While we are currently focusing our internal efforts on the development of personalized cancer vaccines, we have demonstrated that our proprietary ATLASTM antigen identification platform can be used across a broad range of disease applications and are seeking partners to realize the full potential of ATLAS in profiling patients' immune responses.
Specifically, the ATLAS platform can be used as a blood-based, non-invasive assay to detect the differing immune responses in patients successfully and unsuccessfully treated with cancer immunotherapies to inform patient selection in clinical trials and clinical practice – making sure the right patients get the right therapies.

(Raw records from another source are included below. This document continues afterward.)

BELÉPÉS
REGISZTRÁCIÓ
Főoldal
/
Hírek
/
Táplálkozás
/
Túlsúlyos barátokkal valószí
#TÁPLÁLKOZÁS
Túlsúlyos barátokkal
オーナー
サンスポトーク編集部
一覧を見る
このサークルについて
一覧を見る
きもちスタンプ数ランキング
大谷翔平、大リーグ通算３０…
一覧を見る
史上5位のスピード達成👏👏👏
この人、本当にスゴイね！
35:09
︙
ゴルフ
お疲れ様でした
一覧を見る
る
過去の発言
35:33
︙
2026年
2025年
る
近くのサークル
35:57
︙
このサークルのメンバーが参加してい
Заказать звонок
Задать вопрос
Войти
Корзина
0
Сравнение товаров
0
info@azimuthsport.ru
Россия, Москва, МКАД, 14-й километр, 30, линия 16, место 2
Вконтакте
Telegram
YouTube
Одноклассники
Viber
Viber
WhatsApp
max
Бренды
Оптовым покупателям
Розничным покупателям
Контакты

- Checkmate Pharmaceuticals, Inc.: In December 2016, we announced a research collaboration with Checkmate to characterize patterns of T cell responses to tumor-associated antigens in advanced melanoma. The goal of the collaboration is to identify the specificity and characteristics of T cells associated with protective T cell responses to potentially optimize clinical development. ATLAS will be used to profile the T cell responses of patients enrolled in Checkmate's ongoing Phase 1b clinical trial of CMP-001 in combination with the checkpoint inhibitor pembrolizumab to a library of tumor-associated antigens common to patients with advanced melanoma. The T cell response signatures of those patients who respond to CMP-001 / pembrolizumab combination therapy will be compared to the signatures of those who do not respond, thereby potentially identifying antigens associated with positive or negative patient outcomes.

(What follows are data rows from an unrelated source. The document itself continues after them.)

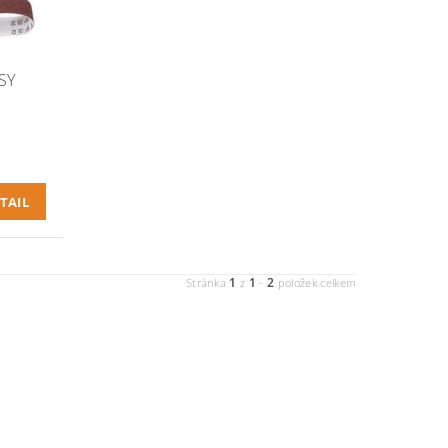
SY
TAIL
1
1
2
Stránka
z
-
položek celkem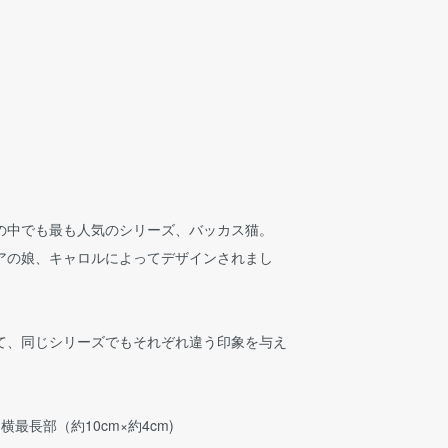
の中でも最も人気のシリーズ、バッカス猫。
アの娘、キャロルによってデザインされまし
て、同じシリーズでもそれぞれ違う印象を与え
最長部（約10cm×約4cm)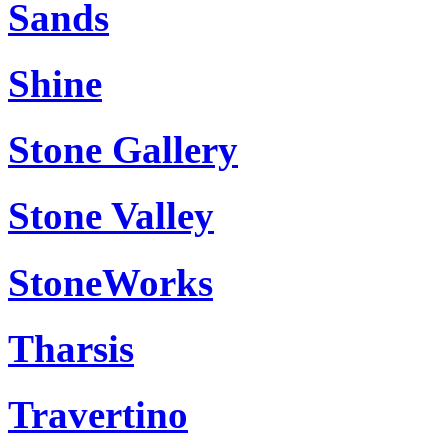
Sands
Shine
Stone Gallery
Stone Valley
StoneWorks
Tharsis
Travertino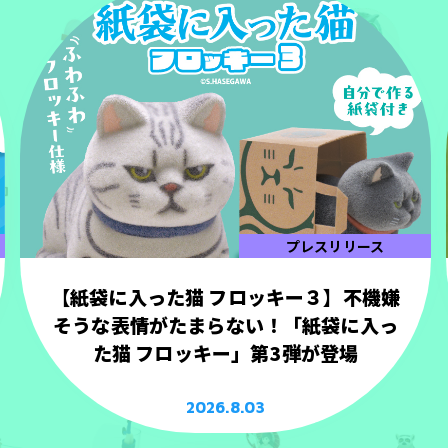
プレスリリース
【紙袋に入った猫 フロッキー３】不機嫌
そうな表情がたまらない！「紙袋に入っ
た猫 フロッキー」第3弾が登場
2026.8.03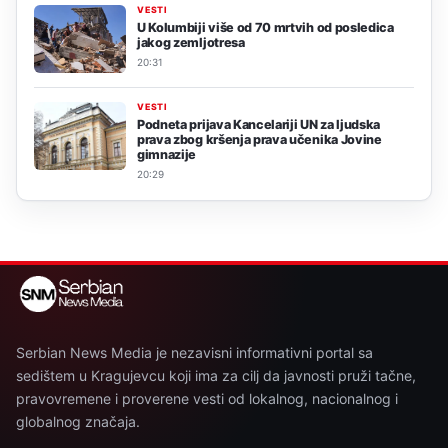
VESTI
U Kolumbiji više od 70 mrtvih od posledica
jakog zemljotresa
20:31
VESTI
Podneta prijava Kancelariji UN za ljudska
prava zbog kršenja prava učenika Jovine
gimnazije
20:29
Serbian News Media je nezavisni informativni portal sa
sedištem u Kragujevcu koji ima za cilj da javnosti pruži tačne,
pravovremene i proverene vesti od lokalnog, nacionalnog i
globalnog značaja.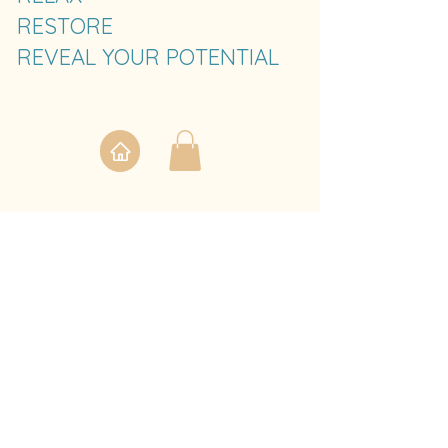
RESTORE
REVEAL YOUR POTENTIAL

- Dana-Farber Cancer Institute: ATLAS’s advanced technology is also being leveraged to help identify patients that are most likely to respond, and very importantly, not respond, to immune checkpoint therapies. Due to the limited effectiveness of immune checkpoint therapy in most patients and the potential for significant adverse effects, it is imperative to identify the patients that will respond to these therapies. Results have demonstrated that patients that respond to immune checkpoint blockade therapy have a greater breadth of T cell activation than patients that do not respond to treatment. We are applying these results and expanding the utility of ATLAS as a prognostic tool to identify patients that could benefit from checkpoint inhibitor therapy in collaboration with DFCI.